OUTLOOK PHOTO: JOSH KULLA - This is a sample of what the Reynolds High School wood working class could create with the gym floor.

OUTLOOK PHOTO: JOSH KULLA - Kelly Broomall (foreground) and Sue Landreth, both volunteers with the Troutdale Historical Society remove nails from boards pulled from the gym floor at Troutdale Elementary School before the gym is taken down this week.

OUTLOOK PHOTO: JOSH KULLA - Bremik Construction worker Redgal Rawlins carries some the of boards out to the sidewalk for vounteers. The wood will be given to the Reynolds High School woodworking class. They hope to make keepsakes for people who have connections to the 1926 era Troutdale Elementary School.

OUTLOOK PHOTO: JOSH KULLA - The old gym holds a lot of memories.

OUTLOOK PHOTO: JOSH KULLA - Jeremy Symolon, the Bremik superintendent on the project, was a big help to the preservationists in the floor project.

By Teresa Carson, The Gresham Outlook (Read full article on The Outlook's site.)
July 4, 2017

A gaggle of folks from the Troutdale Historical Society gathered on a cool, overcast morning last week to salvage some of the beautiful, old wood from the gym floor at Troutdale Elementary School before the entire structure is torn down this week.

The salvaged wood will go to the woodworking and construction classes at Reynolds High School. Students will use the wood for projects, and teacher Erich Schneider hopes they will be able to construct mementos for former students and staff who want a token of their time at Troutdale Elementary.

"There is a lot of interest in having something from the school," Schneider said.

The gym is scheduled to be knocked down on Wednesday, July 5, to make way for the new Troutdale Elementary School that will be built on the site. Once the new school is built, the rest of the old building will be demolished.

Len Otto, an old hand at the Troutdale Historical Society, said a group called the school celebration committee came up with the idea of salvaging the floor and putting the wood to use. "We needed something to commemorate the service these buildings have provided us," he said.

Of the seven historical society volunteers bent over and pulling nails out of the wood, four had attended the school — one family for several generations. Two also taught at the school, which was built in 1926 and added on to several times.

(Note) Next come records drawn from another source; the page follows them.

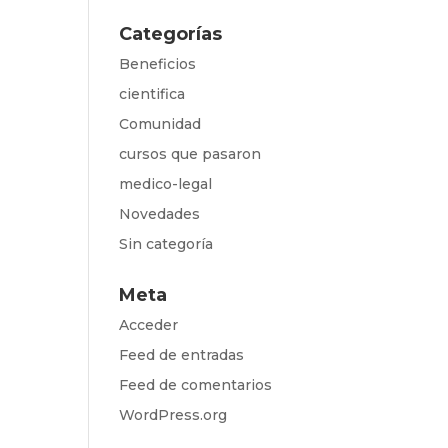
Categorías
Beneficios
cientifica
Comunidad
cursos que pasaron
medico-legal
Novedades
Sin categoría
Meta
Acceder
Feed de entradas
Feed de comentarios
WordPress.org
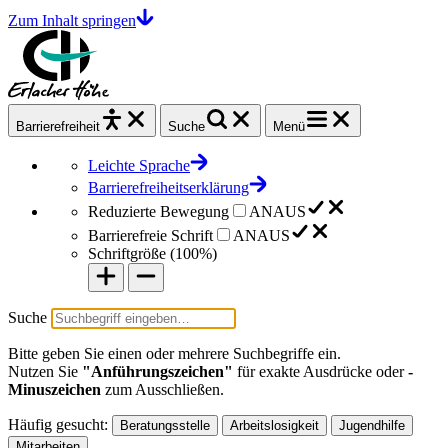
Zum Inhalt springen
Barrierefrei
heit
Suche
Menü
Leichte Sprache
Barrierefreiheitserklärung
Reduzierte Bewegung
AN
AUS
Barrierefreie Schrift
AN
AUS
Schriftgröße (
100%
)
Suche
Bitte geben Sie einen oder mehrere Suchbegriffe ein.
Nutzen Sie
"Anführungszeichen"
für exakte Ausdrücke oder
-
Minuszeichen
zum Ausschließen.
Häufig gesucht:
Beratungsstelle
Arbeitslosigkeit
Jugendhilfe
Mitarbeiten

Voters approved a $125 million facilities bond for the Reynolds School District in May 2015. As a result Reynolds is building three new elementary schools — Fairview, Troutdale and Wilkes — and doing a major upgrade and expansion of Reynolds High School. All Reynolds schools are getting security upgrades to make them safer for students, staff and visitors.

The Historical Society salvagers plan to take wood from the floors of all three elementary schools that are being torn down to make way for the new buildings.

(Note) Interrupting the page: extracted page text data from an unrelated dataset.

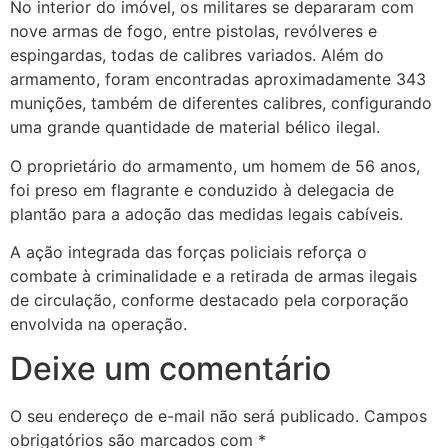
No interior do imóvel, os militares se depararam com
nove armas de fogo, entre pistolas, revólveres e
espingardas, todas de calibres variados. Além do
armamento, foram encontradas aproximadamente 343
munições, também de diferentes calibres, configurando
uma grande quantidade de material bélico ilegal.
O proprietário do armamento, um homem de 56 anos,
foi preso em flagrante e conduzido à delegacia de
plantão para a adoção das medidas legais cabíveis.
A ação integrada das forças policiais reforça o
combate à criminalidade e a retirada de armas ilegais
de circulação, conforme destacado pela corporação
envolvida na operação.
Deixe um comentário
O seu endereço de e-mail não será publicado.
Campos
obrigatórios são marcados com
*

Workers from Bremik Construction, the contractor for Troutdale Elementary, removed the center section of the gym floor and hauled the planks out to the sidewalk, where the volunteers from the historical society pulled the nails and loaded it on a trailer.

"Jeremy Symolon, the Bremik superintendent on the project, he has bent over backwards for us," Otto said.

Woodworking teacher Schneider looked over the boards piling up in his trailer.

"It's wood with character. Who wouldn't want that?" he said. "And it has a little history. That is the real excitement of it. I can get wood anywhere."

Schneider, who attended Troutdale as a child, clearly has his own memories of the school.

"I remember standing up on that stage doing a fourth-grade play about something or other …" his voice trailing off as he looked around his old school.